**Instructions for the task:**
Write out each line of the entries below that holds the word "Sans".

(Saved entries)
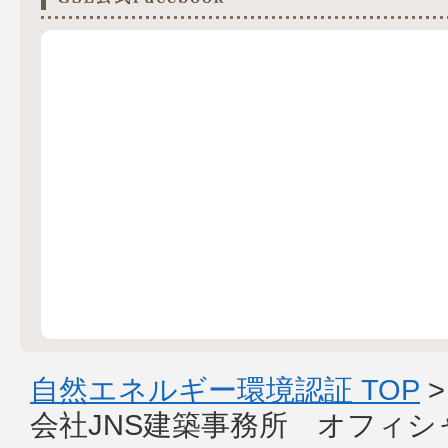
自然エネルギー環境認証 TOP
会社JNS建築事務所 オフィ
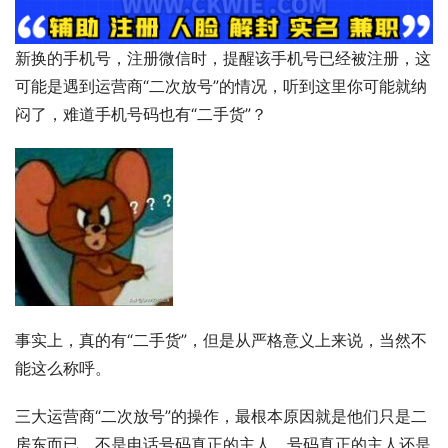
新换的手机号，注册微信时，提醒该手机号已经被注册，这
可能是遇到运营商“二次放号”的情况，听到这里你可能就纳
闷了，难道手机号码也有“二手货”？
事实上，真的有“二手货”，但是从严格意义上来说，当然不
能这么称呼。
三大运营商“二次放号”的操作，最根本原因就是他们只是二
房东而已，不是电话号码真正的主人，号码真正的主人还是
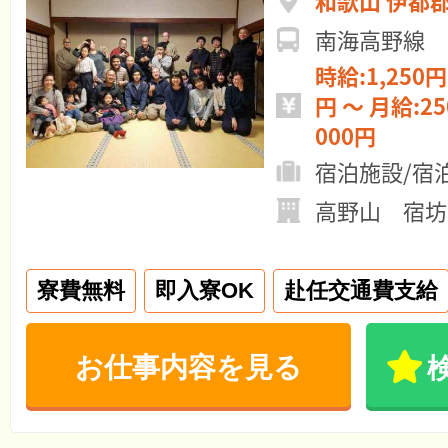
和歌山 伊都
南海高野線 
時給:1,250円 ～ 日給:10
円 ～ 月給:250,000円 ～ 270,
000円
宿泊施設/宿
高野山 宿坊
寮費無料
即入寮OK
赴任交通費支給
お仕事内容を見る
---
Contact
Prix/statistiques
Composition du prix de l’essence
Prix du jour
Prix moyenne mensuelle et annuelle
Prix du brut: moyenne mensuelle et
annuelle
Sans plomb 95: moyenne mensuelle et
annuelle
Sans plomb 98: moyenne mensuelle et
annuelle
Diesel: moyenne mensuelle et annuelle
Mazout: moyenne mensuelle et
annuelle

**Solution for this problem:**
Sans plomb 95: moyenne mensuelle et
Sans plomb 98: moyenne mensuelle et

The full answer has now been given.